By Carl Howe
Back in the olden days of Apple (AAPL), these changes in their product line would have warranted an event or at least a Webcast. Now, they show up in the Apple Store with nary a press release. For those who don't keep before and after screenshots of the Apple Store, both the MacBook Pro and MacBook product lines got little speedbumps in their processor speeds, front-side busses, and for the MacBook, integrated graphics processors.. How little? The high-end MacBook went from a 2.16 GHz dual-core to a 2.2 GHz dual core, and the front-side bus went from 677 MHz to 800 MHz. And the MacBook Pro actually didn't move at all with its basic specs, but now adds a 2.6 GHz processor option for $250.
Personally, I think Apple simply announced the upgrades to maintain its iron grip on the fastest Windows Vista notebook category.
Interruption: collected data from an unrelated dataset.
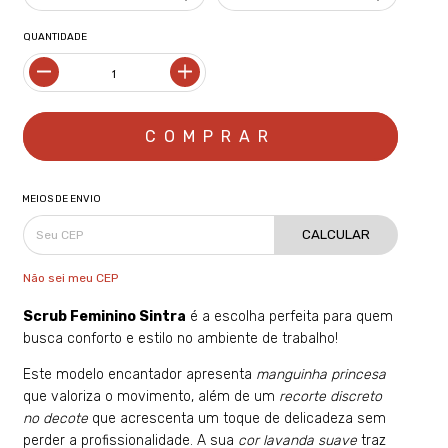
QUANTIDADE
MEIOS DE ENVIO
CALCULAR
Não sei meu CEP
Scrub Feminino Sintra
é a escolha perfeita para quem
busca conforto e estilo no ambiente de trabalho!
Este modelo encantador apresenta
manguinha princesa
que valoriza o movimento, além de um
recorte discreto
no decote
que acrescenta um toque de delicadeza sem
perder a profissionalidade. A sua
cor lavanda suave
traz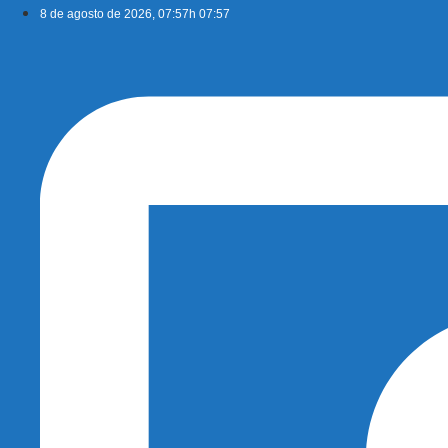
Ir
8 de agosto de 2026, 07:57h 07:57
para
o
conteúdo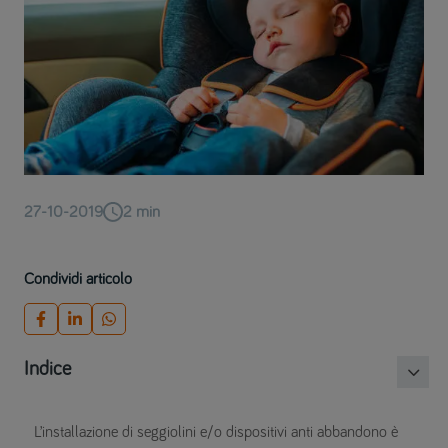
27-10-2019
2
min
Condividi articolo
Indice
L’installazione di seggiolini e/o dispositivi anti abbandono è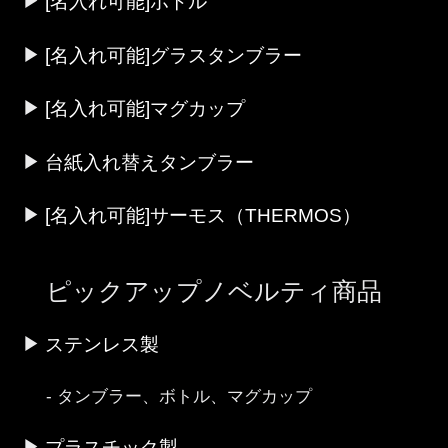
[名入れ可能]ボトル
[名入れ可能]グラスタンブラー
[名入れ可能]マグカップ
台紙入れ替えタンブラー
[名入れ可能]サーモス（THERMOS）
ピックアップノベルティ商品
ステンレス製
タンブラー、ボトル、マグカップ
プラスチック製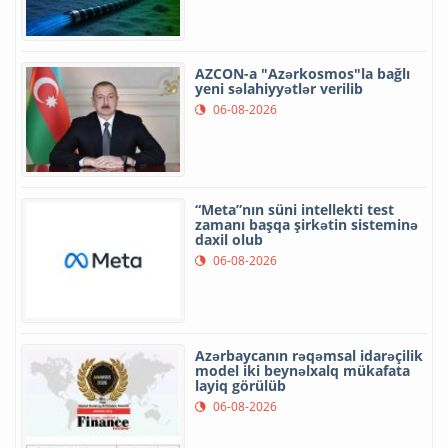
AZCON-a "Azərkosmos"la bağlı
yeni səlahiyyətlər verilib
06-08-2026
“Meta”nın süni intellekti test
zamanı başqa şirkətin sisteminə
daxil olub
06-08-2026
Azərbaycanın rəqəmsal idarəçilik
model iki beynəlxalq mükafata
layiq görülüb
06-08-2026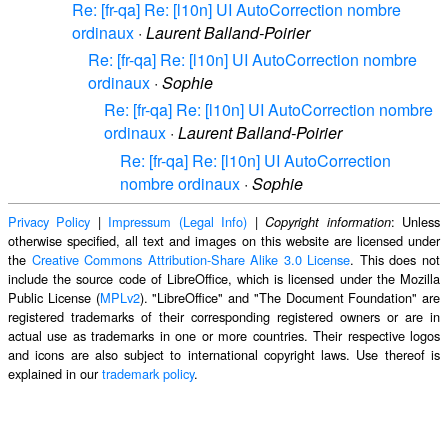
Re: [fr-qa] Re: [l10n] UI AutoCorrection nombre
ordinaux
·
Laurent Balland-Poirier
Re: [fr-qa] Re: [l10n] UI AutoCorrection nombre
ordinaux
·
Sophie
Re: [fr-qa] Re: [l10n] UI AutoCorrection nombre
ordinaux
·
Laurent Balland-Poirier
Re: [fr-qa] Re: [l10n] UI AutoCorrection
nombre ordinaux
·
Sophie
Privacy Policy
|
Impressum (Legal Info)
|
: Unless
Copyright information
otherwise specified, all text and images on this website are licensed under
the
Creative Commons Attribution-Share Alike 3.0 License
. This does not
include the source code of LibreOffice, which is licensed under the Mozilla
Public License (
MPLv2
). "LibreOffice" and "The Document Foundation" are
registered trademarks of their corresponding registered owners or are in
actual use as trademarks in one or more countries. Their respective logos
and icons are also subject to international copyright laws. Use thereof is
explained in our
trademark policy
.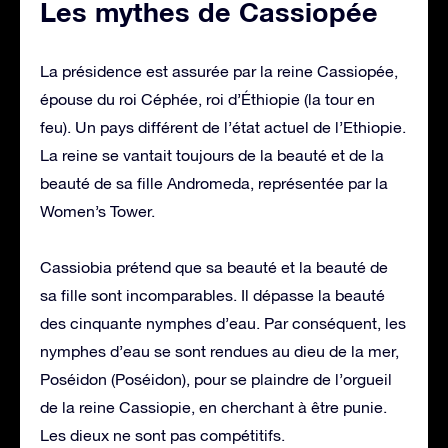
Les mythes de Cassiopée
La présidence est assurée par la reine Cassiopée,
épouse du roi Céphée, roi d’Éthiopie (la tour en
feu). Un pays différent de l’état actuel de l’Ethiopie.
La reine se vantait toujours de la beauté et de la
beauté de sa fille Andromeda, représentée par la
Women’s Tower.
Cassiobia prétend que sa beauté et la beauté de
sa fille sont incomparables. Il dépasse la beauté
des cinquante nymphes d’eau. Par conséquent, les
nymphes d’eau se sont rendues au dieu de la mer,
Poséidon (Poséidon), pour se plaindre de l’orgueil
de la reine Cassiopie, en cherchant à être punie.
Les dieux ne sont pas compétitifs.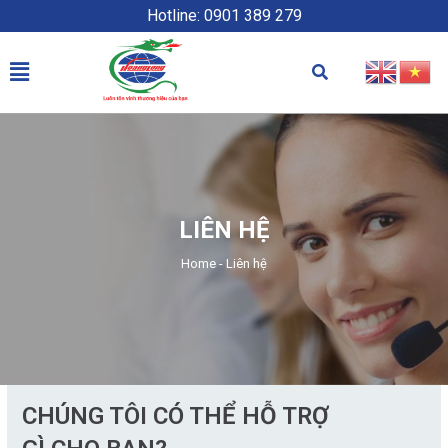
Hotline: 0901 389 279
LIÊN HỆ
Home
-
Liên hệ
CHÚNG TÔI CÓ THỂ HỖ TRỢ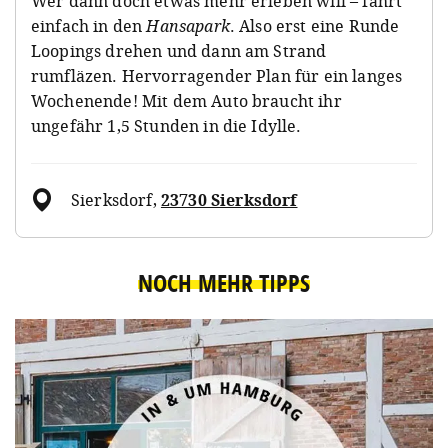
Wer dann doch etwas mehr erleben will – fährt
einfach in den
Hansapark
. Also erst eine Runde
Loopings drehen und dann am Strand
rumfläzen. Hervorragender Plan für ein langes
Wochenende! Mit dem Auto braucht ihr
ungefähr 1,5 Stunden in die Idylle.
Sierksdorf
,
23730 Sierksdorf
NOCH MEHR TIPPS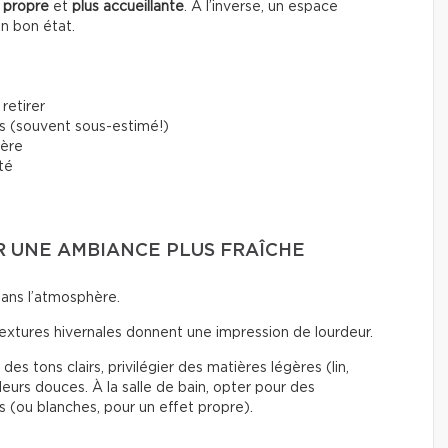
 propre
et
plus accueillante
. À l’inverse, un espace
en bon état.
retirer
s (souvent sous-estimé!)
ière
rté
UR UNE AMBIANCE PLUS FRAÎCHE
dans l’atmosphère.
textures hivernales donnent une impression de lourdeur.
des tons clairs, privilégier des matières légères (lin,
eurs douces. À la salle de bain, opter pour des
s (ou blanches, pour un effet propre).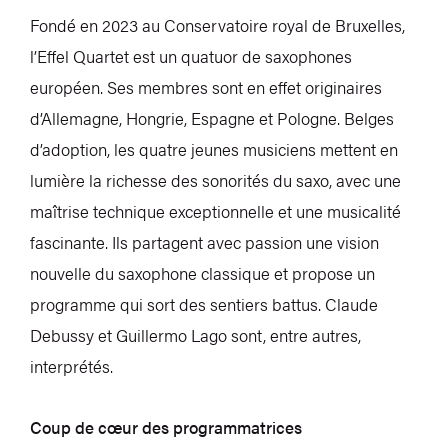
Fondé en 2023 au Conservatoire royal de Bruxelles,
l’Effel Quartet est un quatuor de saxophones
européen. Ses membres sont en effet originaires
d’Allemagne, Hongrie, Espagne et Pologne. Belges
d’adoption, les quatre jeunes musiciens mettent en
lumière la richesse des sonorités du saxo, avec une
maîtrise technique exceptionnelle et une musicalité
fascinante. Ils partagent avec passion une vision
nouvelle du saxophone classique et propose un
programme qui sort des sentiers battus. Claude
Debussy et Guillermo Lago sont, entre autres,
interprétés.
Coup de cœur des programmatrices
But seriously, it's easy to forget that one of the reasons that Apple moved to Intel processors was because it could guarantee it wouldn't be left in the dust by Intel's relentless drive for more GHz and processor speed. So far, the plan seems to be working out for Apple. And in fact, there's evidence to suggest that Apple's obsession with having the best Intel parts for its holiday lineup may be causing an Intel processor shortage for other laptop vendors.
Bryan Gardiner at Wired Magazine quoted my view Wednesday that Apple uses its near-$16 billion cash horde to guarantee supplies of product-critical parts, such as it did with its $1.2 billion purchase of flash memory back in 2005. In my opinion, Apple may be using that same "cash on the barrel head" prepayment leverage to guarantee supplies of premium Intel parts going into the holiday season. And with Apple's newfound Intel and Windows-capable platforms, if you're a buyer who wants the best and fastest laptop, and only Apple has the fastest parts in stock, you're not going to wait for the same part to be available from HP, Dell, or Acer. You're going to buy from Apple -- or at least that's what Apple finance is counting on. You know what? I think they're right.
Full disclosure: the author owns Apple stock.
Disclosure: the author owns Apple stock.